At the time, my older sister and my mom were in Korea, my younger brother in Hong Kong and my younger sister was local but pregnant. No one came to be with me.

A few months later, we had a memorial service. It was beautiful. However, none of my immediate family attended.

I can’t understand why they couldn’t have sent at least one person to be there for me. My mom visits from Korea to help my younger sister with her children. Why couldn’t she come for me?

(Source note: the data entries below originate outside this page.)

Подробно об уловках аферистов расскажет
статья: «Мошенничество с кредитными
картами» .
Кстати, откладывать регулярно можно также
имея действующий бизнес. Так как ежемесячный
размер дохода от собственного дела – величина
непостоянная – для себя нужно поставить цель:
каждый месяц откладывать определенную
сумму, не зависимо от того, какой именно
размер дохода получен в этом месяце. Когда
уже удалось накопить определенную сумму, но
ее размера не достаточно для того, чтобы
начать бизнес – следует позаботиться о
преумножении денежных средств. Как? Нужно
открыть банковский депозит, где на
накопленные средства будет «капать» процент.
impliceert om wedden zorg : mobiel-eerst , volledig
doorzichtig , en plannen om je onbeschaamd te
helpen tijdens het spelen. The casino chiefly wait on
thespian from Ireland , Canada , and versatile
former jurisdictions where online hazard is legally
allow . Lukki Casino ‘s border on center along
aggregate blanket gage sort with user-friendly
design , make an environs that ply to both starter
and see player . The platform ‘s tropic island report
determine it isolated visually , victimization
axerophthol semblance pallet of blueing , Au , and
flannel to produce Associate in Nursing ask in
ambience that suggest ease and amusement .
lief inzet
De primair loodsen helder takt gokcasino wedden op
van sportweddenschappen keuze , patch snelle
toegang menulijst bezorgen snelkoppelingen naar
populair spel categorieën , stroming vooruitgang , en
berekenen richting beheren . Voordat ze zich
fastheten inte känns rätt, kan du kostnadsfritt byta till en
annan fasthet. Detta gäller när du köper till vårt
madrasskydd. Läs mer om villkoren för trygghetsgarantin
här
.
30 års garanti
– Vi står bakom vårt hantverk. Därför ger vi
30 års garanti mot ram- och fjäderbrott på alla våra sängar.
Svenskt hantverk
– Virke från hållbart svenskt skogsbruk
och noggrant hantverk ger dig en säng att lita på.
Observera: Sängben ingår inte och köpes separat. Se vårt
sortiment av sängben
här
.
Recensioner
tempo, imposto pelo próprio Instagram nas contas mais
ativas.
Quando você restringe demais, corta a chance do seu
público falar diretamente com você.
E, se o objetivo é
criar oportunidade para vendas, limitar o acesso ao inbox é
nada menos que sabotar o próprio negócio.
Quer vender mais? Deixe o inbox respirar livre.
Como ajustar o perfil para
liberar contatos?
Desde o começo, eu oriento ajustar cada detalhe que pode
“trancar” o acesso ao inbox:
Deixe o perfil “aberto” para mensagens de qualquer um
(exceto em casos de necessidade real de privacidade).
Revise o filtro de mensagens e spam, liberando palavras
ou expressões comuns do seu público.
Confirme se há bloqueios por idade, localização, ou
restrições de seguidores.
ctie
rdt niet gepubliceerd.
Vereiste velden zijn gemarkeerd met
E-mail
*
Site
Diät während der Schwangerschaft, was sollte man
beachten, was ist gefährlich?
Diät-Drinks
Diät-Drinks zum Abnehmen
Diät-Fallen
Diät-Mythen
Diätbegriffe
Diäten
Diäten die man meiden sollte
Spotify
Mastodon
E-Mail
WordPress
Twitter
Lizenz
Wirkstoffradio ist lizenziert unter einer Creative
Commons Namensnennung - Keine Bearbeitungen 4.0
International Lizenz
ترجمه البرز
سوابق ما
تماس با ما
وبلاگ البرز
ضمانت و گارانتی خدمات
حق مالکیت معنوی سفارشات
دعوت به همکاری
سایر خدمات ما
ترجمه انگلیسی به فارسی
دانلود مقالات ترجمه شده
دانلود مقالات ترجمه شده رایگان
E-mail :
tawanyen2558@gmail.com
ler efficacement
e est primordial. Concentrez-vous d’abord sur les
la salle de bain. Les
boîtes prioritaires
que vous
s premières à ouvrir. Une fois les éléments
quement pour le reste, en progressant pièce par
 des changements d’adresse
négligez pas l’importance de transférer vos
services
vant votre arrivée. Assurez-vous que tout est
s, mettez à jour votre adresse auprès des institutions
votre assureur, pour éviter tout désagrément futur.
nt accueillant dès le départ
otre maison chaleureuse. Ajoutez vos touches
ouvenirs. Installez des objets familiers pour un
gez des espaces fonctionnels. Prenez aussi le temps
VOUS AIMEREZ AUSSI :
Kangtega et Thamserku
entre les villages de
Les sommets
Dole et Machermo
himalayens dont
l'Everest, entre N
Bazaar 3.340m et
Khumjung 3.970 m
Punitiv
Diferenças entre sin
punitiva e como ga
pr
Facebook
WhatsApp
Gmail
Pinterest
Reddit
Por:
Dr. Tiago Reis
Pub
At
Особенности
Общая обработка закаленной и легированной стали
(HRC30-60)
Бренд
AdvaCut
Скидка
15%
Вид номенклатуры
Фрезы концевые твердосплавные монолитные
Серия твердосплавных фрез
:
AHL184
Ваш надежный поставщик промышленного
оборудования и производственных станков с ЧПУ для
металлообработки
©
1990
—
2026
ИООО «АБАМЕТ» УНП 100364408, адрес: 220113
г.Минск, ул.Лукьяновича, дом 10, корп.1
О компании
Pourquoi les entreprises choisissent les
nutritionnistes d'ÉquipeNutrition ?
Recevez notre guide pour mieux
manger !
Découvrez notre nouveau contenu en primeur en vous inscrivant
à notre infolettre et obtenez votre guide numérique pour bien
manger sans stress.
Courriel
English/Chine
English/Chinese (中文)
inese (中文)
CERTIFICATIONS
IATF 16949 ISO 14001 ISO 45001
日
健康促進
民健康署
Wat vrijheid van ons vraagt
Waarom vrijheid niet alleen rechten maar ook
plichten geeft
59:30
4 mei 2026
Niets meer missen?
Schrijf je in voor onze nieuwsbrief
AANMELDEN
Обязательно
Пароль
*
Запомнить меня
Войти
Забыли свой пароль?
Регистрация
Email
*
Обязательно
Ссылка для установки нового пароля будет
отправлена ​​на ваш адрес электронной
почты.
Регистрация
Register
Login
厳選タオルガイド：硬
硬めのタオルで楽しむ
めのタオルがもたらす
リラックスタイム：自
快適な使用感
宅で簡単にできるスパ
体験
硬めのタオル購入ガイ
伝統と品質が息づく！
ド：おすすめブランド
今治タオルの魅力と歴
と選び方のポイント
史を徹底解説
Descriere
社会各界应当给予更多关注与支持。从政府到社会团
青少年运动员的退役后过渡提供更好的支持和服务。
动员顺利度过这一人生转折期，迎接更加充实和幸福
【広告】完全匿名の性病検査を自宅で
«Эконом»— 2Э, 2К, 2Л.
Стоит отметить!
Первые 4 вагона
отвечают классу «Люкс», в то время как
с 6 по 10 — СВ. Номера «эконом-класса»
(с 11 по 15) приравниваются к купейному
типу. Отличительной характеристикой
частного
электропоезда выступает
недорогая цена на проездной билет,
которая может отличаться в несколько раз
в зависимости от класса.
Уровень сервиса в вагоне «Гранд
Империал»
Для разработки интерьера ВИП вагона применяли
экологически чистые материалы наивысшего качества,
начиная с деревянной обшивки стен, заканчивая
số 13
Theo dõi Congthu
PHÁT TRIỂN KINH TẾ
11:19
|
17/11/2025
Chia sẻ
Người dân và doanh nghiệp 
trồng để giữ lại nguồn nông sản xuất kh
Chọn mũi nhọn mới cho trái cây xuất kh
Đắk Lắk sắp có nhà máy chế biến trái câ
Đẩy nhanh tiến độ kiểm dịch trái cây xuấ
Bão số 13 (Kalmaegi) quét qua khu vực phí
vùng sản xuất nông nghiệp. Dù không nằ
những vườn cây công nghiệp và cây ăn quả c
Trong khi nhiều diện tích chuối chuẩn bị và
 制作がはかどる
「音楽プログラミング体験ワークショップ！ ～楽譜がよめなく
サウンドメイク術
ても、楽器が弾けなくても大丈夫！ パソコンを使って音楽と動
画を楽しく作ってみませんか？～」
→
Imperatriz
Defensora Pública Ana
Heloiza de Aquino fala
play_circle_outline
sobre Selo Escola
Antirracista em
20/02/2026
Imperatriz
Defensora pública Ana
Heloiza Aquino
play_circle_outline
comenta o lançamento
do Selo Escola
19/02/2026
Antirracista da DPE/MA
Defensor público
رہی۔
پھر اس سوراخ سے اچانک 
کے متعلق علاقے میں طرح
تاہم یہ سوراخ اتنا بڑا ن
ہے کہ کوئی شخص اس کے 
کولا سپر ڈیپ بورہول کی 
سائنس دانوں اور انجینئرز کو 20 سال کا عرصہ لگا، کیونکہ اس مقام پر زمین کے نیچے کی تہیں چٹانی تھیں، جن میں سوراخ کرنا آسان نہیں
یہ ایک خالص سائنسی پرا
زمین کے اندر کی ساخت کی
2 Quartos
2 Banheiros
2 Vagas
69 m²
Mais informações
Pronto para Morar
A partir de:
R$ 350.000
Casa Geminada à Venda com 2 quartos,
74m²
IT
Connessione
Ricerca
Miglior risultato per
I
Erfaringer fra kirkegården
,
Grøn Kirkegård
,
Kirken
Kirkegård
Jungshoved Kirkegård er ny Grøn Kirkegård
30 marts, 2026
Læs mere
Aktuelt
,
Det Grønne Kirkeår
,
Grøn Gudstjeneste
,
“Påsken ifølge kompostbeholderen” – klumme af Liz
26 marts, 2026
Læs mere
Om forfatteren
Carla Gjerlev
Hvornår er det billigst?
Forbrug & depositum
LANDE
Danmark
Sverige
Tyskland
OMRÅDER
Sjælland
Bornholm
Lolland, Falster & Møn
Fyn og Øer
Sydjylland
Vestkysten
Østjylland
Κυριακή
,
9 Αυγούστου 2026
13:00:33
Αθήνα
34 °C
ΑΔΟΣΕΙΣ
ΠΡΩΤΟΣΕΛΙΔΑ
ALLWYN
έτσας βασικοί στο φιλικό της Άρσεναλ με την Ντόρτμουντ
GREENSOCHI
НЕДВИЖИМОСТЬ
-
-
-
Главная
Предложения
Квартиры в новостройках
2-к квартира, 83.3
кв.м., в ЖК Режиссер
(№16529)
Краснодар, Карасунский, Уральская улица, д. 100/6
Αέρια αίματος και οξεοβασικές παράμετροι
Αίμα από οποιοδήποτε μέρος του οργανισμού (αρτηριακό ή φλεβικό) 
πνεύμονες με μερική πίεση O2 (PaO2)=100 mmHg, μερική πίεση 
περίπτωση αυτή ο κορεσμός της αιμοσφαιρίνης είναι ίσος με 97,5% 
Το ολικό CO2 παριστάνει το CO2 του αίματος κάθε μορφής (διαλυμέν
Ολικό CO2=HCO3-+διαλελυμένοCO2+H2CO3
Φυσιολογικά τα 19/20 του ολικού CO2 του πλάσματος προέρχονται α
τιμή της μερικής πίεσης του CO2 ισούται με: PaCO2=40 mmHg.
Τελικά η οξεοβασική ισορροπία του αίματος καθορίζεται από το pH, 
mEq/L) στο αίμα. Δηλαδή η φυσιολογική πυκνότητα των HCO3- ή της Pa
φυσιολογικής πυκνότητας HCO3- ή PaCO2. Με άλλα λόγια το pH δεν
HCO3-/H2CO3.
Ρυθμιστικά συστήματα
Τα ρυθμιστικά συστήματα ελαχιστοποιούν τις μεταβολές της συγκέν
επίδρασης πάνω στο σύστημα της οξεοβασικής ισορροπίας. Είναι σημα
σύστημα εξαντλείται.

My children are doing well. My older son (age 25) has been loving and supportive toward his 11-year-old sister. My husband’s side of the family has been supportive, and I have a wonderful relationsh­ip with my mother-in-law.

However, after almost four years, these feelings toward my family have started to surface and I don’t know how to deal with it. — Resentful

Dear Resentful: Your husband’s family is loving and supportive. Their warmth might have triggered questions for you about your own family.

It might help you to release your feelings if you express yourself to your family members. You can say to your mother, “Mom, I want you to know that I wish you had come to be with me during the toughest time of my life. I miss you and I needed you.” She may offer up an excuse, or she may say, “Oh, you’re right, and I’m so sorry.”

I’m not sure why a pregnancy would keep your local sister away from you during this tragic period, or why no family members could come to be with you for a memorial service that was planned well in advance. Some people have no conception of how vital their presence is, until you tell them. Learning that you needed and wanted them might clarify their role in your life.

Your feelings are valid. You should express yourself. What you shouldn’t do is attach any particular expectatio­n to how they might react, or necessaril­y expect them to behave differentl­y.